== DATA SHOWN

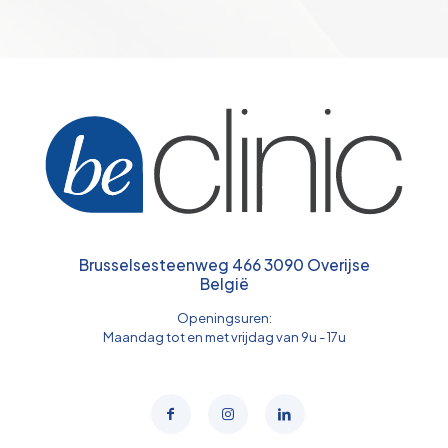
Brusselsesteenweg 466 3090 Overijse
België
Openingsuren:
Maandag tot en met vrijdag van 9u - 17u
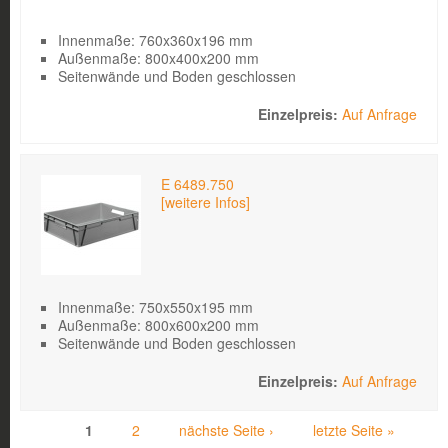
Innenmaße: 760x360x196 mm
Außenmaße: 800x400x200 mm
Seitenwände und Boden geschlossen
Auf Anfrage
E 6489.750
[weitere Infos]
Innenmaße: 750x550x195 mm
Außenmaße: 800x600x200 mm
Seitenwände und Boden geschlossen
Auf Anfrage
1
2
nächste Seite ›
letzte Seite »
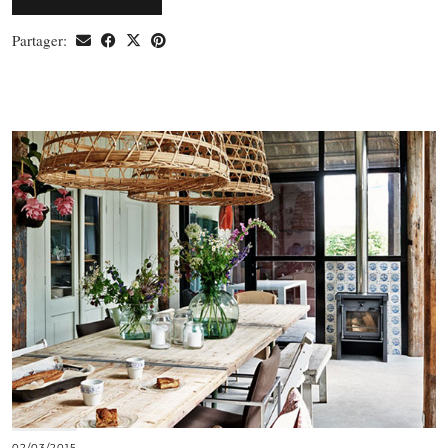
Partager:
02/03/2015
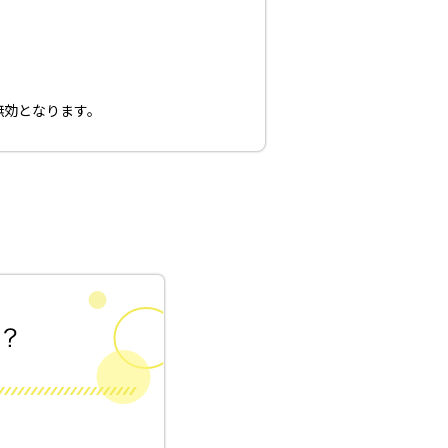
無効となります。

====

**TASK DESCRIPTION:** Whenever a line of the records holds the string "Innenmaße", pick it out and copy it.

**PROBLEM SOLUTION:**
Innenmaße: 760x360x196 mm
Innenmaße: 750x550x195 mm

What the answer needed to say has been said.